You can change the model complexity of Supervised Learning models in many ways. The complexity of a model comes from its preference and restriction bias. Every model has a preference bias and when you change complexity of your model, you are basically changing the preference bias. For the best results you should change complexity until you touch the hypothesis space that is the entire restriction bias.
So, that's model complexity.
Learning curves, again, have an error metric on its Y axis and the size of the dataset on its X axis. Like the Model Complexity curves the graph has atleast two curves: one for the training set and the other for the testing or cross-validation set.
Assume that you run a Model Complexity experiment on a dataset for a given model. We find a point where the training and cross-validation curves diverge. Lets say that the gap between training and cross-validation curve at the point of overfitting is relatively large. It can be due to two reasons: our model is not expressive enough or we don't have enough data. To help matters here we use the learning curve.

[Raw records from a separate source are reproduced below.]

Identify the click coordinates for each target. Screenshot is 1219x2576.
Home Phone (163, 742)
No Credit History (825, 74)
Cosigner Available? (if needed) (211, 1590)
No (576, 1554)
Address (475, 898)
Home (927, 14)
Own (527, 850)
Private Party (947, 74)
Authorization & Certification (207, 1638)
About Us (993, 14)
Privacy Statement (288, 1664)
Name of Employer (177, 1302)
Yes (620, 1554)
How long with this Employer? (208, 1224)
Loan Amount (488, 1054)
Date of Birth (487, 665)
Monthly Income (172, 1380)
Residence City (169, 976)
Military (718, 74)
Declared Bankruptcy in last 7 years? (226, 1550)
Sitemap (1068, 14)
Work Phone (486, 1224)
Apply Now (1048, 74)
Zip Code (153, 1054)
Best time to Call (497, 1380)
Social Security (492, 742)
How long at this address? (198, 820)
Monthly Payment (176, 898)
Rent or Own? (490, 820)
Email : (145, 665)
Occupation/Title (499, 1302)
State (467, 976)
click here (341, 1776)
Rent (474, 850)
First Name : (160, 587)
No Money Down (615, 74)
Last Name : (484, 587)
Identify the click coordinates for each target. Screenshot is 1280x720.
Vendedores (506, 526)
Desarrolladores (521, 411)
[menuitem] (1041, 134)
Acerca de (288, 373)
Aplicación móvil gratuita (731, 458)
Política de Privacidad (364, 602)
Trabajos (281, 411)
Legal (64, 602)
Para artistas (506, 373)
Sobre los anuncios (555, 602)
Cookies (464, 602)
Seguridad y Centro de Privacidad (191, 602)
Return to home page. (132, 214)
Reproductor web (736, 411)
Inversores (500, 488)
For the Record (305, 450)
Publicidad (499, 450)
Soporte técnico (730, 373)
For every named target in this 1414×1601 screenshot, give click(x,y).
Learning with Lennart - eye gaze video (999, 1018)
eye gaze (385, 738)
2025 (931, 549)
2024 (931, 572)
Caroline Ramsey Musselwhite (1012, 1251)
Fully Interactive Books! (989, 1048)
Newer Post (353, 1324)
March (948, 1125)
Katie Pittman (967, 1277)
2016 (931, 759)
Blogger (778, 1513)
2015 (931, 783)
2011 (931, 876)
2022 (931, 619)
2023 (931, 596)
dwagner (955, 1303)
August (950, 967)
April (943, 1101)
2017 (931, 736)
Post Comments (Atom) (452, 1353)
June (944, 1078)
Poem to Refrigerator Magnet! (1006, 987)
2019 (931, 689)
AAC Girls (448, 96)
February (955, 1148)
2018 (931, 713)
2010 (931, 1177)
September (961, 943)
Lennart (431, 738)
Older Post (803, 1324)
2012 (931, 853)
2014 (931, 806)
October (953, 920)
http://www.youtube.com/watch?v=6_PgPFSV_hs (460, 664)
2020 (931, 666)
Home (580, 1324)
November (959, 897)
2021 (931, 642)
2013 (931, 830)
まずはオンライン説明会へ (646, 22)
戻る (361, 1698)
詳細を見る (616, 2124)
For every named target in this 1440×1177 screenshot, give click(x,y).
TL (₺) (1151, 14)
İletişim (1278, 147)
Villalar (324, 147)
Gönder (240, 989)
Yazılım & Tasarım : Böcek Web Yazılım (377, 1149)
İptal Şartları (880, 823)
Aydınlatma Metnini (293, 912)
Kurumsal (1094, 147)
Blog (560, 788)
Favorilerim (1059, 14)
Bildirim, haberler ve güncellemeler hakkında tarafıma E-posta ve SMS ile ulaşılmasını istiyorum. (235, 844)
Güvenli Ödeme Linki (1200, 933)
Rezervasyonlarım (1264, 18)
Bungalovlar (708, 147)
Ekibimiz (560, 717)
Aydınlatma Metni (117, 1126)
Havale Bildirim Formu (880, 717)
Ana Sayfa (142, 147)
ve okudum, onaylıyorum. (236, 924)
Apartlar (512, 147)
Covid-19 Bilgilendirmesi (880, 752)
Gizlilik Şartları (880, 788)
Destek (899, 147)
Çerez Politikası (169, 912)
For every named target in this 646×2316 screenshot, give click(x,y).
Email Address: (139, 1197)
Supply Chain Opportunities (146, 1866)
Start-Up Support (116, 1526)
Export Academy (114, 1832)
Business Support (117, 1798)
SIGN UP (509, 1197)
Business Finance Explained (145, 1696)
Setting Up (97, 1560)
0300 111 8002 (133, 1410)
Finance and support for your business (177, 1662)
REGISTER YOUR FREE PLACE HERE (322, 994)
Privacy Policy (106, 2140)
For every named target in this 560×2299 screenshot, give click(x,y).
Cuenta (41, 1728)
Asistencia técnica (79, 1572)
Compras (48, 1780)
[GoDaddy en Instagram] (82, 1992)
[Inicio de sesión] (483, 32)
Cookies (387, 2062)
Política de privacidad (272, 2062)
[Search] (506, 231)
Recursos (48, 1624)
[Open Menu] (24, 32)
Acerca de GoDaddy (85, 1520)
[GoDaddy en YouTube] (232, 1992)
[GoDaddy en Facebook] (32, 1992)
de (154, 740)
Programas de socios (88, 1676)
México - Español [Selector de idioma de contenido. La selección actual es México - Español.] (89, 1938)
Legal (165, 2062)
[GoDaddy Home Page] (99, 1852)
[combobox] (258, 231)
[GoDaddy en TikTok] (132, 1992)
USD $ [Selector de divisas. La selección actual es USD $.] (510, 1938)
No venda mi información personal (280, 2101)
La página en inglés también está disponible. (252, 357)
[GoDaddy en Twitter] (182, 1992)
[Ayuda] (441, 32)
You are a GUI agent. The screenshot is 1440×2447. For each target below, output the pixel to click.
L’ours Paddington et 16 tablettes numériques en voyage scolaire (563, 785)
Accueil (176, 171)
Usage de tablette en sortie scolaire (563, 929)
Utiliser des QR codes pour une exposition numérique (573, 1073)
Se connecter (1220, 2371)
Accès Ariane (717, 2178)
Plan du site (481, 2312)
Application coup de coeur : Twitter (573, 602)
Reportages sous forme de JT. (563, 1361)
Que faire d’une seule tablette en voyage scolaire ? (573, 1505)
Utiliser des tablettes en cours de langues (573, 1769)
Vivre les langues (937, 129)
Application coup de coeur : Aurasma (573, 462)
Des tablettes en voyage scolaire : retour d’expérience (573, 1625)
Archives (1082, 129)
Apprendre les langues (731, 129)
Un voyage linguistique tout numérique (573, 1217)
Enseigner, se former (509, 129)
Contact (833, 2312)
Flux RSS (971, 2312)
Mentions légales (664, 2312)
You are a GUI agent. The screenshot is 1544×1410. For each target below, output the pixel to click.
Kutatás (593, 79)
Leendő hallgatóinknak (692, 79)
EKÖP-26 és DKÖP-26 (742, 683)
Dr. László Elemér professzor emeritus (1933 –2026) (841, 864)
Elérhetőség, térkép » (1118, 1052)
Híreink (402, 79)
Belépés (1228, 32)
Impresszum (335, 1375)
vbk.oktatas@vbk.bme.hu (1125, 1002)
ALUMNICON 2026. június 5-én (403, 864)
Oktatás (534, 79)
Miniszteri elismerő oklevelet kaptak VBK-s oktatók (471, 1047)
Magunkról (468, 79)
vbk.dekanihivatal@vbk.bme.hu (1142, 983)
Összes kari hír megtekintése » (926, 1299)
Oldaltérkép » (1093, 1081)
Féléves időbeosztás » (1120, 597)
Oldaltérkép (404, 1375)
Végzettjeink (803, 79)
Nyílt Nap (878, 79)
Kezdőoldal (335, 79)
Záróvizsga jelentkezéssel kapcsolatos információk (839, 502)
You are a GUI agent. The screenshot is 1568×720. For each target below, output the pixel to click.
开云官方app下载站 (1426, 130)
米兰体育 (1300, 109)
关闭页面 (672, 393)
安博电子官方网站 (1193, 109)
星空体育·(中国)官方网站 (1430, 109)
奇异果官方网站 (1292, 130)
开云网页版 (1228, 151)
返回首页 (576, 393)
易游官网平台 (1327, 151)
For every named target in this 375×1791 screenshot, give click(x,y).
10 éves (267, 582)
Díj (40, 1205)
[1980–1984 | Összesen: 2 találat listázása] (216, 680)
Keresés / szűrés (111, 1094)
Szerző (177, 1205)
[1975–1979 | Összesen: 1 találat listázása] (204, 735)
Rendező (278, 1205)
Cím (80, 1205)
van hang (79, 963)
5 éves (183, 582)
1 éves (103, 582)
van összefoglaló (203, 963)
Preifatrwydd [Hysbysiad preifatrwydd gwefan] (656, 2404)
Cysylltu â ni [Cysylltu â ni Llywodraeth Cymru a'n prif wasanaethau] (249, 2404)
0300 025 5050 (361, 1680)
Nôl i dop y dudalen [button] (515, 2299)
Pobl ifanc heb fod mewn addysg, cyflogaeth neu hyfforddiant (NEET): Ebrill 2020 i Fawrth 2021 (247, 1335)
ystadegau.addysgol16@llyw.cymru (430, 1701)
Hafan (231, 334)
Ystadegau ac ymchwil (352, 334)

In a learning curve experiment, we fix the model complexity and vary the size of the training set used to train the data. If our data does not have noise and the model can perfectly fit the data, the training and cross validation curves will meet when the training size on the X axis is all the data. If they don't meet, than it means we don't have enough data or our model needs to be more complex. We change the complexity of our model and rerun the experiment while noting down the gap between the two curves.
In most cases, if the complexity required for the best fit in a model complexity graph and a learning curve graph should be the same. If they are not the same, we need to gather more data.